• **THE TASK**
Return all lines from the entries below in which the word "turneringer" is present.

***** DATASET EXTRACT

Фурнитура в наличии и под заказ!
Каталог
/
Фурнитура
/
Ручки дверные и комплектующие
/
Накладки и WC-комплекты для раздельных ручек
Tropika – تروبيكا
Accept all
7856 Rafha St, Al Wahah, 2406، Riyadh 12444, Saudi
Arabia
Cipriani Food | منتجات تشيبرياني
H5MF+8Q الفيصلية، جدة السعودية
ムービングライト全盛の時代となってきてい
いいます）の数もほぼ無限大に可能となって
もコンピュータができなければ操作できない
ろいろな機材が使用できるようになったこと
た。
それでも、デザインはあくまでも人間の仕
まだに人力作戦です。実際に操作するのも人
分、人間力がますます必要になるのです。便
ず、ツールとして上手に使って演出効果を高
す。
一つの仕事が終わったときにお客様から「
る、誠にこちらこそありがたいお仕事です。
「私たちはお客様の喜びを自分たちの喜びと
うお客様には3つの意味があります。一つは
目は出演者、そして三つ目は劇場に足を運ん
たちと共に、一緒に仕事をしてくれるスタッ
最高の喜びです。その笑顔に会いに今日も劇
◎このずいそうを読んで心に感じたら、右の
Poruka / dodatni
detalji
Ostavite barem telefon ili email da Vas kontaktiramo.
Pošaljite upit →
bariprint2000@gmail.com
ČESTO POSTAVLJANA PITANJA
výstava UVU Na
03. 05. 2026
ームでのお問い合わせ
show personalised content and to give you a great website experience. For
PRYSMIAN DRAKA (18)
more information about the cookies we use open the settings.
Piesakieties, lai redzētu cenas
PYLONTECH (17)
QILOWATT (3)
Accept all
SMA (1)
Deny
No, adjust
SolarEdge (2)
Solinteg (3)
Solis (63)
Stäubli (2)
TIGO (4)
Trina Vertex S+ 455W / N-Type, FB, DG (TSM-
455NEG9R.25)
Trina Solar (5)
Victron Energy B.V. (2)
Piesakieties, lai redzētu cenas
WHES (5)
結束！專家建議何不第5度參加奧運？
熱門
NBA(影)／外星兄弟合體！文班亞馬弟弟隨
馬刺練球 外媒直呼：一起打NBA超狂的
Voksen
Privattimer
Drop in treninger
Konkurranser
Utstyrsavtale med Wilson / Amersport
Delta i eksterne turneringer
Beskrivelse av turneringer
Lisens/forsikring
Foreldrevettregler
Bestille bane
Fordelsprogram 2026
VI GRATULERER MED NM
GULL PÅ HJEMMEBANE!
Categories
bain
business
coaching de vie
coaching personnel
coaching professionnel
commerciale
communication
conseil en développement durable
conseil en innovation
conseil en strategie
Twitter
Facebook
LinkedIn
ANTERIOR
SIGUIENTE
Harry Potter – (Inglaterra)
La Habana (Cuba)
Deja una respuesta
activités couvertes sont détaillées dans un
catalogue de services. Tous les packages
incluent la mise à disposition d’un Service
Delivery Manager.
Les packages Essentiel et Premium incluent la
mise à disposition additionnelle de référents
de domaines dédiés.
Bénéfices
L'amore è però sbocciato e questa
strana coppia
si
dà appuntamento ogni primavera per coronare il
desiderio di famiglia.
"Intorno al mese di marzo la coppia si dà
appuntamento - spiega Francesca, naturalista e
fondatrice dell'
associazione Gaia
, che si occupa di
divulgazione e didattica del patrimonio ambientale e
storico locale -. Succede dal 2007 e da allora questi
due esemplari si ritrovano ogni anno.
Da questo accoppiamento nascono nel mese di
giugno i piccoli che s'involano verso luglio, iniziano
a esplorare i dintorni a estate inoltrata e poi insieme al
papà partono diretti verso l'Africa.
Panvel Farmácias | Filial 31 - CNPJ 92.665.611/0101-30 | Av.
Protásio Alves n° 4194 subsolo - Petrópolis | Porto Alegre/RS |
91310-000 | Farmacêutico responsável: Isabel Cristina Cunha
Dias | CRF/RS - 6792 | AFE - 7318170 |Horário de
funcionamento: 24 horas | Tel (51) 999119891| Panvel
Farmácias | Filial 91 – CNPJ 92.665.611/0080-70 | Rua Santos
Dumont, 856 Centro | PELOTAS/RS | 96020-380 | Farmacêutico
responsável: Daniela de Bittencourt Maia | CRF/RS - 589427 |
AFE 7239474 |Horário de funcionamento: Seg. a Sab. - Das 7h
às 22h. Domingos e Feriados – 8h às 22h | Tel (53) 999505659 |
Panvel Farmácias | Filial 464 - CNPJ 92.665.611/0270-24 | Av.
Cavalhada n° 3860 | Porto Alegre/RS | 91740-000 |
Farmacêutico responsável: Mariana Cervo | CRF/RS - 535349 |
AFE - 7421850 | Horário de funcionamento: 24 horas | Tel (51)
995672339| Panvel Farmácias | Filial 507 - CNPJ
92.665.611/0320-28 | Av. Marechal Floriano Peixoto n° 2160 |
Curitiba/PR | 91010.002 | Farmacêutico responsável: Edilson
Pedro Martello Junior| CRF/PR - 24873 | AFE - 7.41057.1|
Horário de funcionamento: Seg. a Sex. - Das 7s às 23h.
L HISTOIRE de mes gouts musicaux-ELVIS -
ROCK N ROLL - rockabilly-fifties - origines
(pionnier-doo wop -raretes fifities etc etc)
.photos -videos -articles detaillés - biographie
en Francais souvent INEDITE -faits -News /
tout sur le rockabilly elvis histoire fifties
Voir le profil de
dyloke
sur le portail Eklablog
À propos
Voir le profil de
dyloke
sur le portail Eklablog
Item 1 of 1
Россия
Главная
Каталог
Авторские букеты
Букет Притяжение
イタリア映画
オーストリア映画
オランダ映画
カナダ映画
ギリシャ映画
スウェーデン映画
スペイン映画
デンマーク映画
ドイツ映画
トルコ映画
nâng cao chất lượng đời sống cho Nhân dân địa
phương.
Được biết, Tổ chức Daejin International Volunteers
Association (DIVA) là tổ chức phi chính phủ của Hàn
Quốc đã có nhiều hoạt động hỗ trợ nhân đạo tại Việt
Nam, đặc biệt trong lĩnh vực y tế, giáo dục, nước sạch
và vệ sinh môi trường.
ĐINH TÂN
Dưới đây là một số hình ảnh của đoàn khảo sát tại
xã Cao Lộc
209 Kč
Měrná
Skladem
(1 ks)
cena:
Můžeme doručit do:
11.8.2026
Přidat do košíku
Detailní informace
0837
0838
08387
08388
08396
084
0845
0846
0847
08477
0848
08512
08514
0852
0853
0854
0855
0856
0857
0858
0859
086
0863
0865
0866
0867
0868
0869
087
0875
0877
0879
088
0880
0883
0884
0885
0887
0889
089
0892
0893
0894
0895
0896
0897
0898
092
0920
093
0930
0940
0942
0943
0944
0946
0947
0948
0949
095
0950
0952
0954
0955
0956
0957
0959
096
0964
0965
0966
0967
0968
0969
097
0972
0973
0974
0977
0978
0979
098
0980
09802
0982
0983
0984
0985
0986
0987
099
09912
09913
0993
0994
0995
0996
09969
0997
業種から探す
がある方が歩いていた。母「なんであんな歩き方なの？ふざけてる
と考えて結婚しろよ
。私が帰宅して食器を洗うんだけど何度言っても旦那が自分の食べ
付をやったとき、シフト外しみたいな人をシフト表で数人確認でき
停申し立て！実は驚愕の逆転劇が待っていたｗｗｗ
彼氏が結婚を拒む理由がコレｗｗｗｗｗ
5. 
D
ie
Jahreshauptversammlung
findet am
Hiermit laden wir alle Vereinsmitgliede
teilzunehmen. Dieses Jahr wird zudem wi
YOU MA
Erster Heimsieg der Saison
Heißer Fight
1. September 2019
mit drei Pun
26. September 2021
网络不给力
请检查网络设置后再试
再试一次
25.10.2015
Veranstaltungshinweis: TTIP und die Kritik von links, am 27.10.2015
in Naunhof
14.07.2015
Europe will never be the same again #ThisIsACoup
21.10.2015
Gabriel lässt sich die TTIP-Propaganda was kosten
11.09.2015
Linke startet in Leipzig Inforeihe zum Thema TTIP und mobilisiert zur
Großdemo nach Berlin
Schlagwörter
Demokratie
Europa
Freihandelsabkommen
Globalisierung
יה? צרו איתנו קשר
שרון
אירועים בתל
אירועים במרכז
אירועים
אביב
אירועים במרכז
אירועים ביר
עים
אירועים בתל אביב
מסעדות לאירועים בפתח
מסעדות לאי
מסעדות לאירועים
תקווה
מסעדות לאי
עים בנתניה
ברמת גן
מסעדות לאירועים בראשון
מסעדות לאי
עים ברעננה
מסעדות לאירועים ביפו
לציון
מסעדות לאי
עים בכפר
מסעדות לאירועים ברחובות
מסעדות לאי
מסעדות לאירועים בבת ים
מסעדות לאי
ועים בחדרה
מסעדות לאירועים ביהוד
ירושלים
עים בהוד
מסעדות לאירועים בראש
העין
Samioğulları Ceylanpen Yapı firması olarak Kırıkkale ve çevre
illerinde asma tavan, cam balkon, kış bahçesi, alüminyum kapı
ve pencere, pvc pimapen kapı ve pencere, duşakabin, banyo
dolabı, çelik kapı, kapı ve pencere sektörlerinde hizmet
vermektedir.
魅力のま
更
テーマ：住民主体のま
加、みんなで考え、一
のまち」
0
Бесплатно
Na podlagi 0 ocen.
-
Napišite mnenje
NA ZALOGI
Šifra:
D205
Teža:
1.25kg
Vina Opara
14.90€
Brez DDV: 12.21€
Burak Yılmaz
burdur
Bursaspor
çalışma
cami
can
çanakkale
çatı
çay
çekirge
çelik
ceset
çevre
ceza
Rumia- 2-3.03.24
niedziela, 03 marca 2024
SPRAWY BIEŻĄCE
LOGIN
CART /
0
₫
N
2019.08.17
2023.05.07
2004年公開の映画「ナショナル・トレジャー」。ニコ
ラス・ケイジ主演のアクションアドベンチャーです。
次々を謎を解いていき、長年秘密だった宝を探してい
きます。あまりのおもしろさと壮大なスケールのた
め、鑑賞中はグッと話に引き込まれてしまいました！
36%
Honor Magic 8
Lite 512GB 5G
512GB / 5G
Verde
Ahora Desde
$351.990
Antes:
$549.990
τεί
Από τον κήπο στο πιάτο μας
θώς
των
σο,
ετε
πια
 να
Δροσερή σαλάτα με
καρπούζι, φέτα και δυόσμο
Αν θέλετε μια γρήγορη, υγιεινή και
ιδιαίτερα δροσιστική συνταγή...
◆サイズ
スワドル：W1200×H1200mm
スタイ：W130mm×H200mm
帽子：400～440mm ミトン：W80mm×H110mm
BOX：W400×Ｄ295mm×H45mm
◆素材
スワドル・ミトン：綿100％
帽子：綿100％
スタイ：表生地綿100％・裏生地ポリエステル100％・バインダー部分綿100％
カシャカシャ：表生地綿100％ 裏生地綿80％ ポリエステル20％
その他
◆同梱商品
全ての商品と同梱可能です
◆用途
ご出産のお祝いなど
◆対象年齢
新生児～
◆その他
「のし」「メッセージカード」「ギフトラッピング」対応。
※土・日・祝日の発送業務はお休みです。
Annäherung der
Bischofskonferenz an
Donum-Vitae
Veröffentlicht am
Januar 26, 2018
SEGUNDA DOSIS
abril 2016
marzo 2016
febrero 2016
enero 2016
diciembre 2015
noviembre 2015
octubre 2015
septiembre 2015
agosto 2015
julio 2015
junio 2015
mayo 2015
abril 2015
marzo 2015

**********

• **EXERCISE OUTPUT**
Delta i eksterne turneringer
Beskrivelse av turneringer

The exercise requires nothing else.